Making a cutting remark on a bad day doesn’t break the covenant. Being angry at your spouse for forgetting to pick up the kids or take the trash to the curb doesn’t break the covenant. But sleeping with other people does. Which is why Jesus declared marital infidelity grounds for divorce. Serial adultery isn’t a “worse” to be tolerated or absolved. It’s a deal-breaker.

Now, if a person decides they want to continue a relationship with a spouse who cheated and then repented, that’s their prerogative. What I’m objecting to are these pastors giving wives the “better or worse” speech after their husbands broke their covenant vow to forsake all others. What a slap in the face, especially in light of the cheaters’ excuses:

“I was bored and curious.”

“My wife was depressed and didn’t want sex anymore.”

“I wanted to try new things. She didn’t.”

“I’m not attracted to her anymore.”

“It was an escape from the stress of my job and home life.”

I have yet to hear a single pastor publicly address these men and say, “That’s tough, buddy. You married her. For better or worse!”

These pastors aren’t talking about forgiveness; they’re talking about absolution. They quote verses at the families devastated by the desecration of their marital covenant, telling them to remove the plank in their own eye before attempting to remove the speck in the cheater’s eye. But they’ve got it backwards. An occasional bad attitude is a speck. Infidelity is a plank. And those women have every right to grieve, to rage, to demand nothing less than absolute, contrite repentance.

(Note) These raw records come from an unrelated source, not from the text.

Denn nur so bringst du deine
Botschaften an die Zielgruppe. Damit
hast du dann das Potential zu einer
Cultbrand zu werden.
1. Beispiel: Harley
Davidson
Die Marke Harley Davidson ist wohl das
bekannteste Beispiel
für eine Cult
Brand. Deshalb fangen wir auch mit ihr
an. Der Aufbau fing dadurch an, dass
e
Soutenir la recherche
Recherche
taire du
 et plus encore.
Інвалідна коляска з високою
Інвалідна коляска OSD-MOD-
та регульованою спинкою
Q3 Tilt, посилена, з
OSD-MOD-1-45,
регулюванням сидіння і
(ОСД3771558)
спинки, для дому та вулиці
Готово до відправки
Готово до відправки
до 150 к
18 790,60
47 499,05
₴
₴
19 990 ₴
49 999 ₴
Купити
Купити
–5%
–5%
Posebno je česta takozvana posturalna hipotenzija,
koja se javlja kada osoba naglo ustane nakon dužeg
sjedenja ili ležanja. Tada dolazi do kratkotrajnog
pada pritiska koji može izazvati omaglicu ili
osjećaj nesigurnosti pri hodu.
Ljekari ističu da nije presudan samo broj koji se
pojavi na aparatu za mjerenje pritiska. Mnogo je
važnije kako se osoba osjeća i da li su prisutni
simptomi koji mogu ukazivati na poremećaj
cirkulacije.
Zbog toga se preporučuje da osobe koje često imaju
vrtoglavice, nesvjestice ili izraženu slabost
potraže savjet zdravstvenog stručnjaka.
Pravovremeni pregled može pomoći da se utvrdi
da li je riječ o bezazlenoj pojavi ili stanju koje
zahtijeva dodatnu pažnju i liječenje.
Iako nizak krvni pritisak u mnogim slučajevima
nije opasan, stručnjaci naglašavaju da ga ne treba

The Apostle Paul said that anyone who claimed to be a Christian but engaged in sexual immorality ought to be thrown out of the church. What are we doing when we, as the church, demand forgiveness without repentance?

What are we doing when we call adultery a speck to be overlooked?

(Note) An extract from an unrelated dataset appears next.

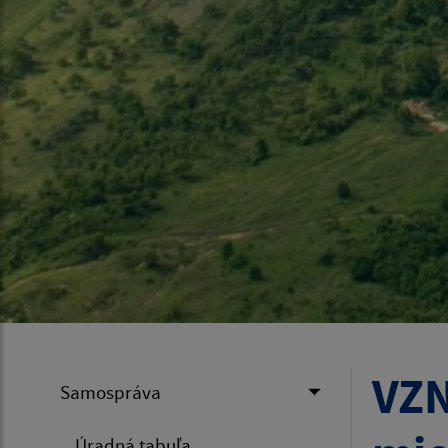
VZN
Samospráva
Úradná tabuľa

22 responses to “Infidelity is Not “For Better or Worse”

  1. What a ridiculous assessment. If Christ can die for your sins then a spouse can forgive adultery. Your analysis as it being a deal breaker is flawed and flies in the face of the central message of Christ: reconciliation. If your spouse is remorseful and repentant then you should find a way to get over it and not throw your family away because of your pride.

    • Of course a spouse can forgive adultery. My point is that adultery doesn’t fall under the “for better or worse” portion of the marital vows, and we shouldn’t act like it does. Adultery is biblical grounds for divorce, and a wronged spouse is under no obligation to reconcile, even if the cheating party is repentant.